Boosting productivity by boosting capital incomes for workers
Aligning the financial interests of senior corporate executives and shareholders to maximize profits is a strategy that almost goes without saying in today’s business world. These incentives for executives usually come in the form of stock options and other means of access to capital income generated by companies. Rarely, though, are these incentives extended to company employees below the senior management level.
The result is a sharp rise in wealth inequality in the United States—as demonstrated earlier this month and again today by University of California-Berkeley economist Emmanuel Saez and co-author Gabriel Zucman of the London School of Economics in their new National Bureau of Economic Research working paper. But why can’t a broader swathe of employees access these capital-income incentives in order to align their productivity with the expectations of shareholders and in the process perhaps slow the widening wealth gap in the United States?

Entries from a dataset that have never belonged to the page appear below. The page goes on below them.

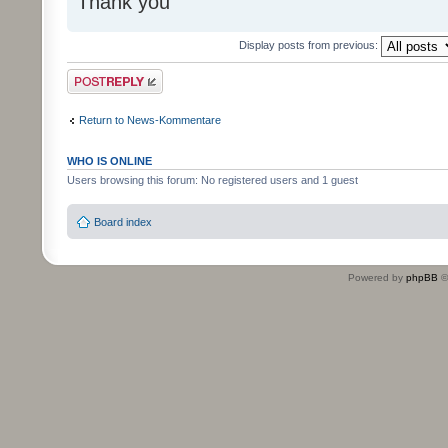
Thank you
Display posts from previous:
Post a reply
Return to News-Kommentare
WHO IS ONLINE
Users browsing this forum: No registered users and 1 guest
Board index
Powered by
phpBB
©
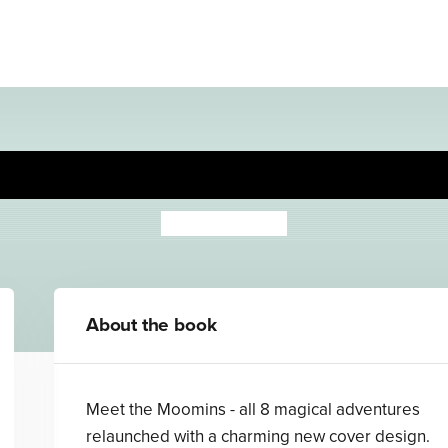
Comet in Moominland
Tove Jansson
About the book
Meet the Moomins - all 8 magical adventures
relaunched with a charming new cover design.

Profit sharing—broad-based distribution of stock options, employee stock purchase plans, and other capital-income incentives—would give workers a different kind of stake in the productivity of the firms they work for compared to their labor income. Yet these ways of sharing capital income to boost the productivity of workers are as rare in the United States as corporate pay packages with capital-income incentives are ubiquitous. One result is that gains from productivity haven’t been flowing to the majority of workers.
Why would employers and shareholders want to put in place more broad-based capital-income incentives? Research by Richard Freeman of Harvard University and Alex Bryson of the National Institute of Economic and Social Research looked at the differences between workers who took up an employee stock purchase plan and those who didn’t at a large multinational firm. They found that workers who entered into the plan worked harder for longer hours and were less likely to quit or be absent from the job.

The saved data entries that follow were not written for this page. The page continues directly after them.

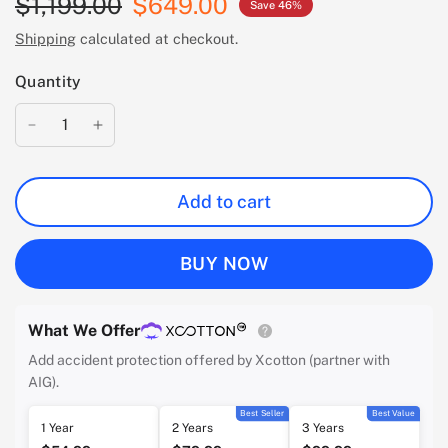
$1,199.00
$649.00
Save 46%
Shipping
calculated at checkout.
Quantity
Add to cart
BUY NOW
What We Offer
Add accident protection offered by Xcotton (partner with
AIG).
Best Seller
Best Value
1 Year
2 Years
3 Years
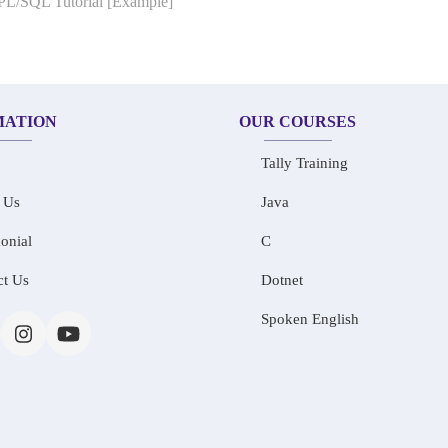
 PL/SQL Tutorial [Example]
MATION
OUR COURSES
Tally Training
 Us
Java
onial
C
ct Us
Dotnet
Spoken English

Freeman, along with Douglas Kruse and Richard Blasi of Rutgers University, also edited a volume on this topic that contains much more empirical evidence of worker productivity gains engineered through such capital income programs. And Laura Tyson of the Haas School of Business points out that research finds a positive association between profit sharing and productivity.
Of course, there are potential issues with these kinds of “shared capitalism” programs. Workers run the risk of not being diversified enough if they only invest in the stock of their employer. They also run the risk of selling stocks in a panic if a recession hits and thus missing out on the potential upside gains when the economy recovers. An article by Josh Zumbrun in today’s Wall Street Journal shows how this dynamic played out during the Great Recession.
Broadening the base of capital income won’t singlehandedly reduce the dramatic levels in wealth inequality in the United States. But the formidable amount of research and on-the-ground corporate experience with these programs suggests taking a new look at their benefits and their structures. Sharing the gains of capital may align the interests of workers, executives, and shareholders more broadly and boost U.S. productivity, economic growth, and prosperity.